Endspurt um Bronze
Parteitage Liberale und Grüne ringen um Platz drei bei der Bundestagswahl. Von Stefan Kegel und Michael Gabel
Berlin. Eine Woche vor der Bundestagswahl will die FDP bei ihrem Parteitag noch einmal Kraft und Zuversicht vermitteln. Neun bis zehn Prozent sind den Liberalen vorhergesagt. Das weiß auch Partei-vize Wolfgang Kubicki, als er vor den Delegierten über die politische Konkurrenz herzieht. Gegen die Grünen etwa, die sich zuletzt auf die Liberalen mit Anwürfen wie „Diktatorenversteher“oder „Klimawandelleugner“eingeschossen hatten. Doch erst bei der AFD wird Kubicki heftig. Er sei vor 47 Jahren unter anderem deshalb in die FDP eingetreten, damit von deutschem Boden nie wieder ein Krieg ausgeht. „Wehren wir den Anfängen“, schmettert er den Delegierten entgegen. „Kämpfen wir um den dritten Platz.“
Genau das ist es, worum es in der Woche vor der Bundestagswahl für die FDP geht: Sie will zum Oppositionsführer werden, falls es zu einer Fortsetzung der großen Koalition kommt. Nach den letzten Umfragen ringt sie mit der AFD um dieses Privileg. Und deshalb wird FDP-CHEF Christian Lindner nicht müde, die Gefahren zu betonen, die von der „völkisch-autokratischen“AFD ausgehen. 50 Minuten preist er Themen an, mit denen die FDP Deutschland umgestalten will.
Häme auf beiden Seiten
Eine Stelle beeindruckt Baden-württembergs FDP-CHEF Michael Theurer besonders. Als Lindner ruft: „Gäbe es in Zeiten wie diesen die Europäische Union nicht, man müsste sie erfinden.“In Richtung der Grünen gibt er sich demonstrativ gelassen: „Mögen die sich mit uns beschäftigen, wir beschäftigen uns heute mit politischen Inhalten.“
Und tatsächlich: Beim Wahlparteitag der Grünen im nur fünf Kilometer entfernten Gasometer in Berlin-schöneberg sind die Liberalen dauerpräsent. Spitzenkandidatin Katrin Göring-eckardt geht sofort auf die „Anti-klimaschutz-partei“los, „die am Verbrennungsmotor festhält und die Kohlelobby unterstützt“. Sie unterstellt den Liberalen bei sozialen Themen Realitätsferne. Und gemünzt auf deren Plakate, die fast ausschließlich Bilder von Lindner zeigen, fügt sie hinzu: „Man kann das Land nicht mit einer Werbeagentur oder Selfies regieren.“
Deutlich wird: Die Grünen, die bei Umfragewerten deutlich hinter der FDP liegen, sehen diese zunehmend als Hauptgegner, dem sie auf der Zielgeraden noch Stimmen abjagen wollen. Den vor Monaten ausgerufenen Kampf um Platz drei hat die Ökopartei allen Prognosen zum Trotz noch nicht aufgegeben.

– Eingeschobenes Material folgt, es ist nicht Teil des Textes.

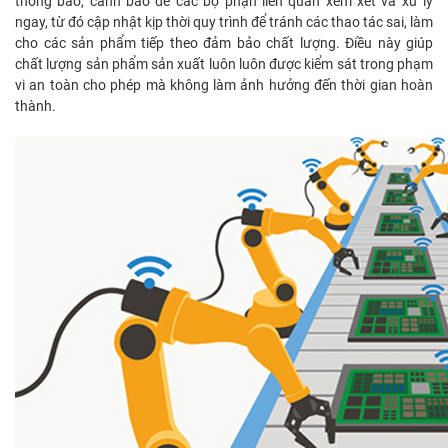
thông báo, cảnh báo để các bộ phận liên quan xem xét và xử lý
ngay, từ đó cập nhật kịp thời quy trình để tránh các thao tác sai, làm
cho các sản phẩm tiếp theo đảm bảo chất lượng. Điều này giúp
chất lượng sản phẩm sản xuất luôn luôn được kiểm sát trong phạm
vi an toàn cho phép mà không làm ảnh hưởng đến thời gian hoàn
thành.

Auch bei den Grünen gibt es scharfe Worte in Richtung AFD. Baden-württembergs Ministerpräsident Winfried Kretschmann spricht von denen, „die andere niederpfeifen und niederbrüllen“. Die Bundestagswahl bezeichnet er als Richtungsentscheidung. „Die Bronzemedaille war noch nie so wichtig wie heute“, betontKretschmann.